The cluster Manager : Maintains cluster of machines that will run your Spark Application. Somewhat confusingly, a cluster manager will have its own driver and worker abstractions which are actually tied to physical machines rather than process in Spark.

To run a Spark application, we request resources from cluster manager to run it. Depending on config, this can include a place to run the Spark driver or might be just resources for the executor for our Spark Applications. Over the course of Spark Application execution, the cluster manager will be responsible for managing the underlying machines that our application is running on.

Spark currently supports 3 cluster managers : Apache Mesos, and Hadoop YARN.

Execution Modes🔗

determine resources are physically located when we run our application.
Circle represents daemon processes running on and managing each of individual worker nodes. Rectangles are actual processes running that are submitted.

Cluster Mode

Most common way to run Spark Application. User submits a pre-compiled JAR, Python Script, or R script to a cluster Manager. The cluster manager then launches the driver process on a worker node inside the cluster, in addition to the executor processes.

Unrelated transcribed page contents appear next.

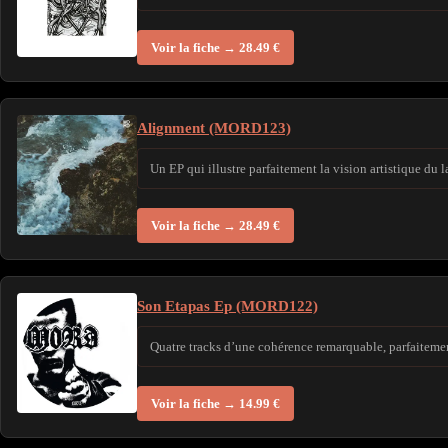
Voir la fiche → 28.49 €
Alignment (MORD123)
Un EP qui illustre parfaitement la vision artistique du 
Voir la fiche → 28.49 €
Son Etapas Ep (MORD122)
Quatre tracks d’une cohérence remarquable, parfaiteme
Voir la fiche → 14.99 €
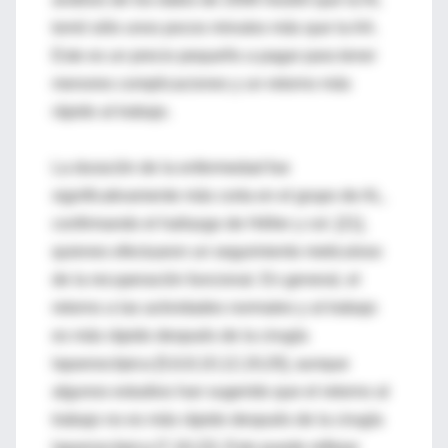
tomó sólo unos pocos minutos más que la AA.
Este es un precio pequeño a pagar para tener
menores complicaciones y un retorno más
rápido al trabajo.
La duración de la enfermedad fue
significativamente más corta en el grupo de AL,
confirmando el hallazgo de Héller y col. [21],
quienes efectuaron un seguimiento meticuloso
de la recuperación funcional. En general, el
retorno a las actividades normales y al trabajo
es más rápido después de la cirugía
laparoscópica [5,6,8,10,12,19,20], aunque
algunos estudios han sugerido que el retorno al
trabajo no es más rápido después de la cirugía
laparoscópica [7,18,22]. Esto puede reflejar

Client Mode : Same as cluster mode except that Spark driver remains on client machine that submitted the application. This means that the client machine is responsible for maintaining the Spark driver process, and the cluster manager maintains the executor processses. These machines are commonly referred to as gateway machines or edge nodes.

Local Mode : It runs entire Spark Application on a single machine. It achieves parallelism through threads. Common way to learn Spark, test application but not for production application.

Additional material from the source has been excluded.